▶ [To do]
Would you print out all of the data exactly and keep the pictures out of it?
[[ Material for the task, beginning ]]
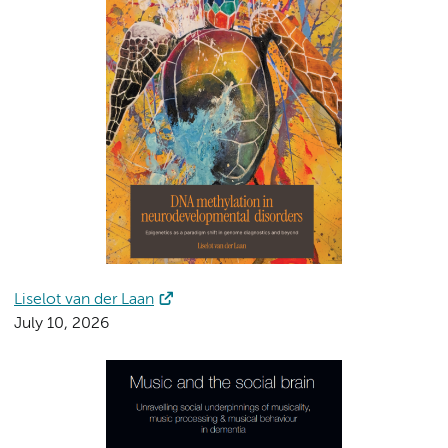
Liselot van der Laan
July 10, 2026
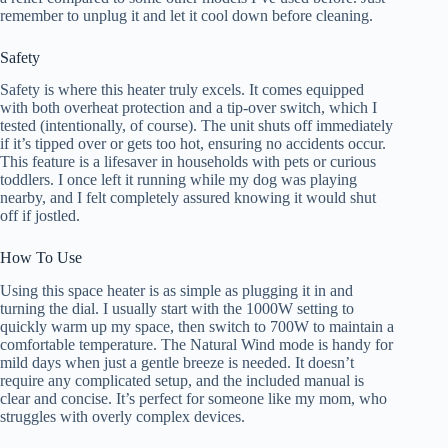
remember to unplug it and let it cool down before cleaning.
Safety
Safety is where this heater truly excels. It comes equipped
with both overheat protection and a tip-over switch, which I
tested (intentionally, of course). The unit shuts off immediately
if it’s tipped over or gets too hot, ensuring no accidents occur.
This feature is a lifesaver in households with pets or curious
toddlers. I once left it running while my dog was playing
nearby, and I felt completely assured knowing it would shut
off if jostled.
How To Use
Using this space heater is as simple as plugging it in and
turning the dial. I usually start with the 1000W setting to
quickly warm up my space, then switch to 700W to maintain a
comfortable temperature. The Natural Wind mode is handy for
mild days when just a gentle breeze is needed. It doesn’t
require any complicated setup, and the included manual is
clear and concise. It’s perfect for someone like my mom, who
struggles with overly complex devices.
[[ Material for the task, end ]]
▶ [Answer section]
Liselot van der Laan
July 10, 2026
remember to unplug it and let it cool down before cleaning.
Safety
Safety is where this heater truly excels. It comes equipped
with both overheat protection and a tip-over switch, which I
tested (intentionally, of course). The unit shuts off immediately
if it’s tipped over or gets too hot, ensuring no accidents occur.
This feature is a lifesaver in households with pets or curious
toddlers. I once left it running while my dog was playing
nearby, and I felt completely assured knowing it would shut
off if jostled.
How To Use
Using this space heater is as simple as plugging it in and
turning the dial. I usually start with the 1000W setting to
quickly warm up my space, then switch to 700W to maintain a
comfortable temperature. The Natural Wind mode is handy for
mild days when just a gentle breeze is needed. It doesn’t
require any complicated setup, and the included manual is
clear and concise. It’s perfect for someone like my mom, who
struggles with overly complex devices.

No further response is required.